第3話
枝元秋子は、とりわけ変な奴というわけではなかった。
しかし、僕は知っている。
彼女にはかかわるべきじゃないってこと、それをきちんと理解している。
この前も、ある女の子が目をつけられていた。
可哀想だな、とは思ったけれどどうすることもできなかった、枝元秋子の欲求は常人からは理解できない程、深いのだと思っている。
だけど、そんな僕は、彼女に恋をしている。
「秋子さん。」
「何?」
ウサギみたいな顔をしていて、笑うと小動物のような顔をしていて、それがすごく好みだった。
「
「いや、そんな。」
つっけんどんな態度で、それを隠そうとしない。
僕の前では彼女は、ただの可愛らしい女の子であって、それ以外の何者でもなかったのに。
「…ちょっとごめん。」
彼女が向かう先は、例の女の子の所なのだろう。
確か、
まあいいか、別に僕は彼女の昔からの悪癖を知っていたし、だからって何かができるわけじゃない。
僕は、秋子さんが好きだったし、それ以外には目をつむることにしていた。
帰りは友達と軽く遊んで、家に帰ったのは夜が深まった頃になってしまった。
けれど、両親は何も言わない。
いう必要がないのだ、だって、人間関係の構築ってすごく大変なのだと分かっているし、それが上手くいかなかった我が家は、別に誰が何をしていようが自分に害がなければ、構うことがなかった。
ベッドに横になり、秋子さんのことを考える。
秋子さんは、女の子が好きというわけではないはず。
なのに、彼女の女の子に対する執着は強く、見ている僕もぞっとしてしてしまう程、ギラリと目を光らせながら、関わっていく。
どこか、かけているところが彼女にあればまだ、愛嬌として受け取れるのかもしれないが、彼女は人に欠点を見られることを極度に恐れていた。
僕みたいな小市民からすれば、そういう、何か潔癖な所がダメで、だから変に人に、というか女の子に関わって、彼女自身の何かが狂っていくのだろうと、思っている。

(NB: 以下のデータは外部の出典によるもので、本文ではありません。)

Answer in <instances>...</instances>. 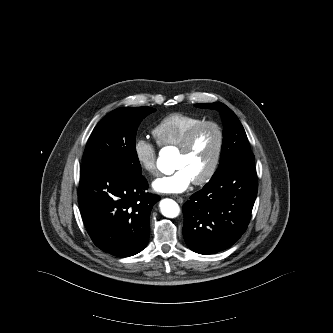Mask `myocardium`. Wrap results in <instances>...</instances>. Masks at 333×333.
Returning <instances> with one entry per match:
<instances>
[{"label":"myocardium","mask_w":333,"mask_h":333,"mask_svg":"<svg viewBox=\"0 0 333 333\" xmlns=\"http://www.w3.org/2000/svg\"><path fill=\"white\" fill-rule=\"evenodd\" d=\"M206 127H213L217 133V146L216 151L213 157V160L207 169V171L199 178L193 180V184L202 185L207 183L216 173L224 147V132L222 127L214 121H203L200 124L196 125L186 136L183 143L178 147L179 152L182 154L189 153L193 147L195 139L200 131Z\"/></svg>","instance_id":"1"}]
</instances>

本音を言えば、僕は彼女にはそんなことをして欲しくなかった。
彼女には、笑いながら普通の人生でいればいいのに、と望んですらいた。
僕は、彼女の幸せを祈っていた。
しかし、彼女はいつまで経っても大事なことには何一つ気づくことがなかった。
だけど、僕が枝元秋子を好きになった理由は、もっと別の所にあって。
彼女がどんなに異常であろうと、僕はそれでも全く揺らがない程、大好きだったのだ。
守りたい、なんて思っていたのかもしれない。
そんな、傲慢な錯覚が、今の僕を支配している。
けれど、
「秋子さん、もういいよ。」
子供のように泣きじゃくり、僕の目の前で体育座りになっている、彼女の顔を見ながら呟く。
「だって、私。もう駄目よ。」
馬鹿みたいに動揺し、興奮し、素をさらけ出している今の彼女が愛おしかった。
いつも、そうやっていればいいのにって、そう思う。
鎧なんかかぶらないで、多分、これからそうすればいいのだ。彼女は、秋子さんは、悪くない。
僕は盲目的な愛を、彼女に注いでいた。
それをきちんと、分かっている。